Publié le par Ferdinand

Le vendredi 3 juillet avait lieu, à l’Institut Lumières de Lyon, la 4ème édition des Epouvantables Vendredi. Le principe est simple : se réunir dans une vraie salle de cinéma, et assister à trois projections, coup sur coup, pour se faire peur, ou rire des effusions sanguines, de 20h à 2h.

 Oubliés les spots publicitaires intempestifs, les films s’enchaînent, suivis chaque fois d’un entracte bref et rafraîchissant, et précédés d’une introduction un peu spéciale : on découvre, avant chaque long-métrage, une compilation de morceaux choisis, prélevés dans six films d’épouvante cultes, sélectionnés pour l’occasion.
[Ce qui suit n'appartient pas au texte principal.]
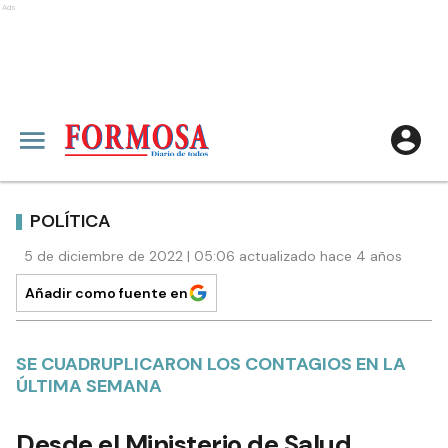
Ads
POLÍTICA
5 de diciembre de 2022 | 05:06 actualizado hace 4 años
Añadir como fuente en
SE CUADRUPLICARON LOS CONTAGIOS EN LA
ÚLTIMA SEMANA
Desde el Ministerio de Salud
            Le cadre est posé. Agréable. Reste à découvrir les trois projections au programme. Dans l’ordre :

 

The ruins (Les ruines) de Carter Smith, 2008

Cabin Fever (Fièvre noire) d’Eli Roth, 2002

Rogue (Solitaire) de Greg MacLean, 2007

 

A la fin de la soirée, pourtant, on peut rester sceptique devant l’inégalité de la sélection proposée.

La première et seule vraie surprise vient au premier visionnage, lorsqu’on montre à l’écran une bande d’étudiants américains reclus et piégés sur le toit d’un temple maya récemment découvert. Ainsi nous nous attarderons davantage sur les mérites de The ruins plutôt que d’insister sur les lacunes et les déceptions des films d’Eli Roth et de Greg MacLean.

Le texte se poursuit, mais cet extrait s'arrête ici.